### WHAT THE TASK ASKS
A faithful transcription of all the entries below is needed, without the pictures.

### LISTED RECORDS
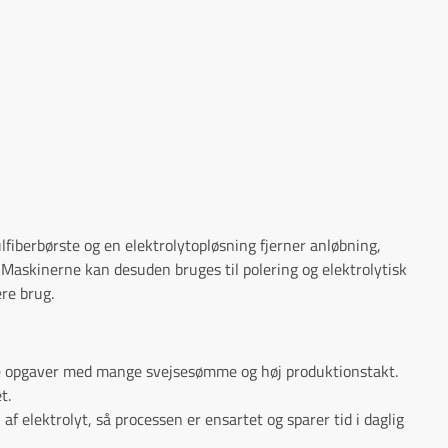
iberbørste og en elektrolytopløsning fjerner anløbning,
. Maskinerne kan desuden bruges til polering og elektrolytisk
re brug.
lle opgaver med mange svejsesømme og høj produktionstakt.
t.
af elektrolyt, så processen er ensartet og sparer tid i daglig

### TASK RESULT
iberbørste og en elektrolytopløsning fjerner anløbning,
. Maskinerne kan desuden bruges til polering og elektrolytisk
re brug.
lle opgaver med mange svejsesømme og høj produktionstakt.
t.
af elektrolyt, så processen er ensartet og sparer tid i daglig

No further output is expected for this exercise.